WHAT YOU WILL DO:
Scan the listing below for the word "والاعصاب" and copy every line that has it.

------------------------------

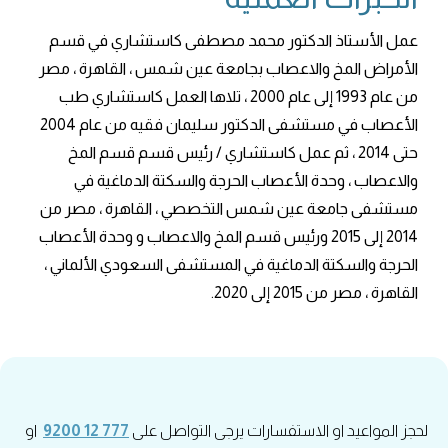
عمل الأستاذ الدكتور محمد مصطفى كاستشاري في قسم
الأمراض المخ والاعصاب بجامعة عين شمس ، القاهرة ، مصر
من عام 1993 إلى عام 2000 ، تلاها العمل كاستشاري طب
الأعصاب في مستشفى الدكتور سليمان فقيه من عام 2004
حتى 2014 ، ثم عمل كاستشاري / رئيس قسم قسم المخ
والاعصاب ، وحدة الأعصاب الحرجة والسكتة الدماغية في
مستشفى جامعة عين شمس التخصصي ، القاهرة ، مصر من
2014 إلى 2015 ورئيس قسم المخ والاعصاب و وحدة الأعصاب
الحرجة والسكتة الدماغية في المستشفى السعودي الألماني ،
القاهرة ، مصر من 2015 إلى 2020.
لحجز المواعيد او الاستفسارات يرجى التواصل على
777 12 9200
او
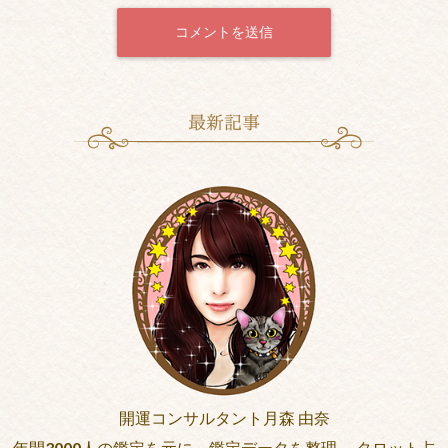
開運コンサルタント月森 由奈
年間3000人の鑑定を元に、鑑定データを整理。 タロット占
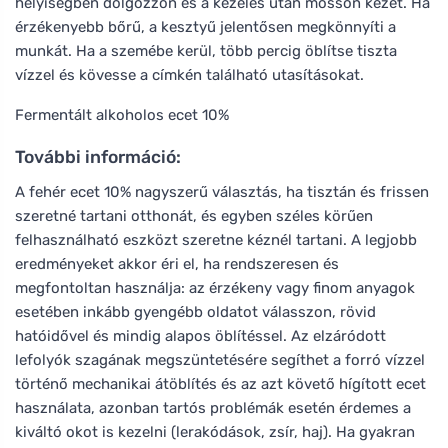
helyiségben dolgozzon és a kezelés után mosson kezet. Ha
érzékenyebb bőrű, a kesztyű jelentősen megkönnyíti a
munkát. Ha a szemébe kerül, több percig öblítse tiszta
vízzel és kövesse a címkén található utasításokat.
Fermentált alkoholos ecet 10%
További információ:
A fehér ecet 10% nagyszerű választás, ha tisztán és frissen
szeretné tartani otthonát, és egyben széles körűen
felhasználható eszközt szeretne kéznél tartani. A legjobb
eredményeket akkor éri el, ha rendszeresen és
megfontoltan használja: az érzékeny vagy finom anyagok
esetében inkább gyengébb oldatot válasszon, rövid
hatóidővel és mindig alapos öblítéssel. Az elzáródott
lefolyók szagának megszüntetésére segíthet a forró vízzel
történő mechanikai átöblítés és az azt követő hígított ecet
használata, azonban tartós problémák esetén érdemes a
kiváltó okot is kezelni (lerakódások, zsír, haj). Ha gyakran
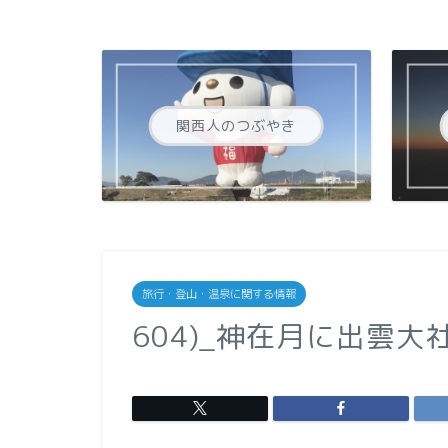
関西人のつぶやき
旅行・登山・温泉に関する情報
604)_神在月に出雲大社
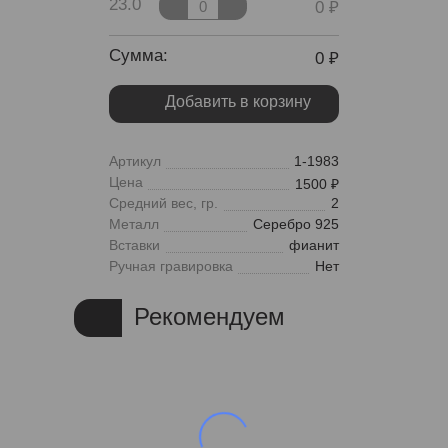
23.0
0
Сумма:
0
Добавить в корзину
Артикул
1-1983
Цена
1500
Средний вес, гр.
2
Металл
Серебро 925
Вставки
фианит
Ручная гравировка
Нет
Рекомендуем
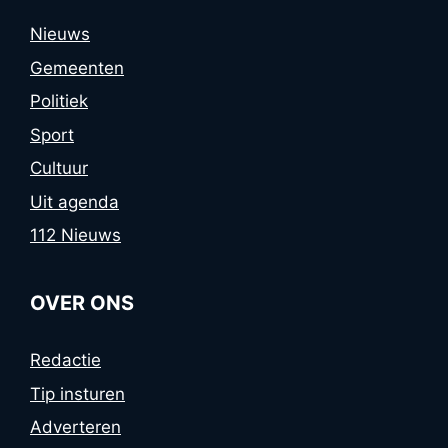
Nieuws
Gemeenten
Politiek
Sport
Cultuur
Uit agenda
112 Nieuws
OVER ONS
Redactie
Tip insturen
Adverteren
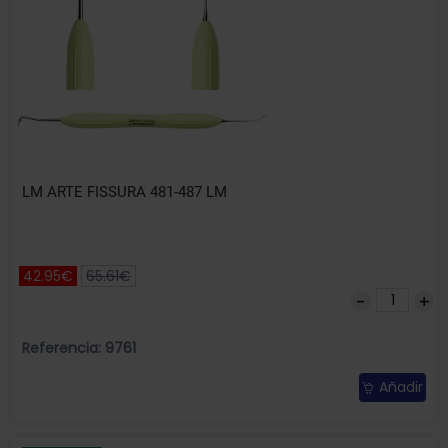
LM ARTE FISSURA 481-487 LM
42.95€
65.61€
Referencia: 9761
Añadir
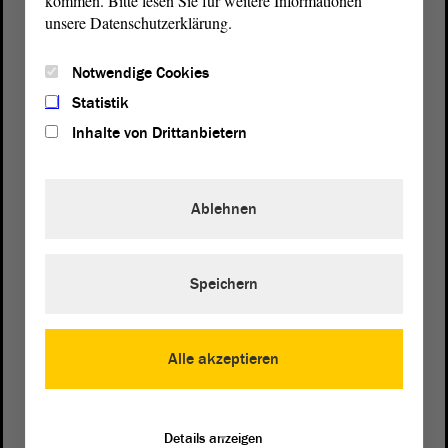
kommen. Bitte lesen Sie für weitere Informationen
unsere Datenschutzerklärung.
Notwendige Cookies
Statistik
Inhalte von Drittanbietern
Ablehnen
Speichern
Postanschrift
von Sachsen-Anhalt
Landtag
Alle akzeptieren
Domplatz 6–9
39104 Magdeburg
Details anzeigen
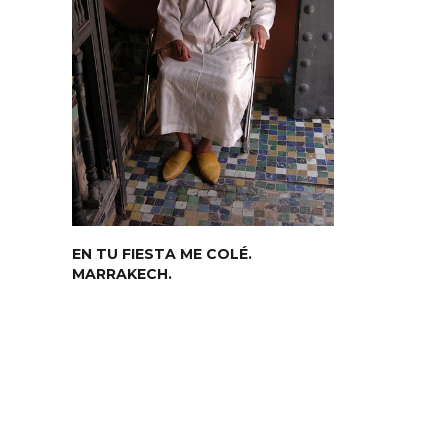
EN TU FIESTA ME COLÉ.
MARRAKECH.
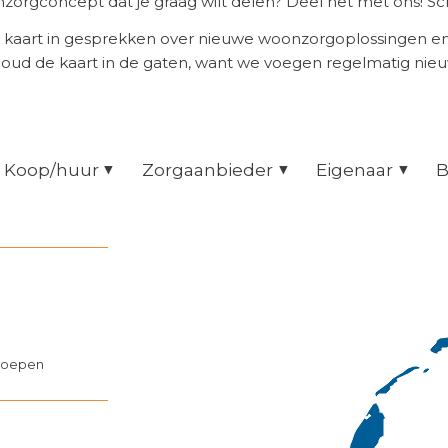
orgconcept dat je graag wilt delen? Deel het met ons! Scr
 kaart in gesprekken over nieuwe woonzorgoplossingen 
Houd de kaart in de gaten, want we voegen regelmatig nie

------------------------------

ANSWER TO THE EXERCISE:
الأمراض المخ والاعصاب بجامعة عين شمس ، القاهرة ، مصر
والاعصاب ، وحدة الأعصاب الحرجة والسكتة الدماغية في
2014 إلى 2015 ورئيس قسم المخ والاعصاب و وحدة الأعصاب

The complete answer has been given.